(Entries taken from a collection)

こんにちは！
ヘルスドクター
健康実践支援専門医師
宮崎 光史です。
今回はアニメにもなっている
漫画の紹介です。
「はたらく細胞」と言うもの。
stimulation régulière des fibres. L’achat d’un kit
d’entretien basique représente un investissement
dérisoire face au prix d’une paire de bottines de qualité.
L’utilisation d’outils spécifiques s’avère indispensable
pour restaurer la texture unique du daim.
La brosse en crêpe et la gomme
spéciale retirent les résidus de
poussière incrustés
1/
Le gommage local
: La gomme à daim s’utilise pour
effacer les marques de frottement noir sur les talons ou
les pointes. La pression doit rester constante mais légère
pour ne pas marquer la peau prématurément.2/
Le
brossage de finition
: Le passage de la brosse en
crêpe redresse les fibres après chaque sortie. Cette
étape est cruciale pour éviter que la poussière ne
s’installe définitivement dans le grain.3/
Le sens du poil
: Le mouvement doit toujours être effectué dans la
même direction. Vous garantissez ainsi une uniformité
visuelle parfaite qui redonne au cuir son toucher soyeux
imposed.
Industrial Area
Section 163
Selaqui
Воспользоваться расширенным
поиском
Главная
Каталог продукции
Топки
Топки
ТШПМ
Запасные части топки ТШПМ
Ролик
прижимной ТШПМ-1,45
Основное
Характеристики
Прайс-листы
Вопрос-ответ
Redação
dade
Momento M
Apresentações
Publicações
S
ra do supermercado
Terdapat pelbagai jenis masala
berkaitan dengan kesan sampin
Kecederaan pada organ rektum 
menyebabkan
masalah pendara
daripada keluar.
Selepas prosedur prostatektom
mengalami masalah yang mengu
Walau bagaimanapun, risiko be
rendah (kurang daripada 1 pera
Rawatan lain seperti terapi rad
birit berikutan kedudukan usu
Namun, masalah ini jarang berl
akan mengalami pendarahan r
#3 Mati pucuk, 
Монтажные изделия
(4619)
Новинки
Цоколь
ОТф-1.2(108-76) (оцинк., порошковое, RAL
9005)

* WORK TO BE COMPLETED *
Copy out each line of the data that holds the string "gomme".

* RESPONSE *
La brosse en crêpe et la gomme
: La gomme à daim s’utilise pour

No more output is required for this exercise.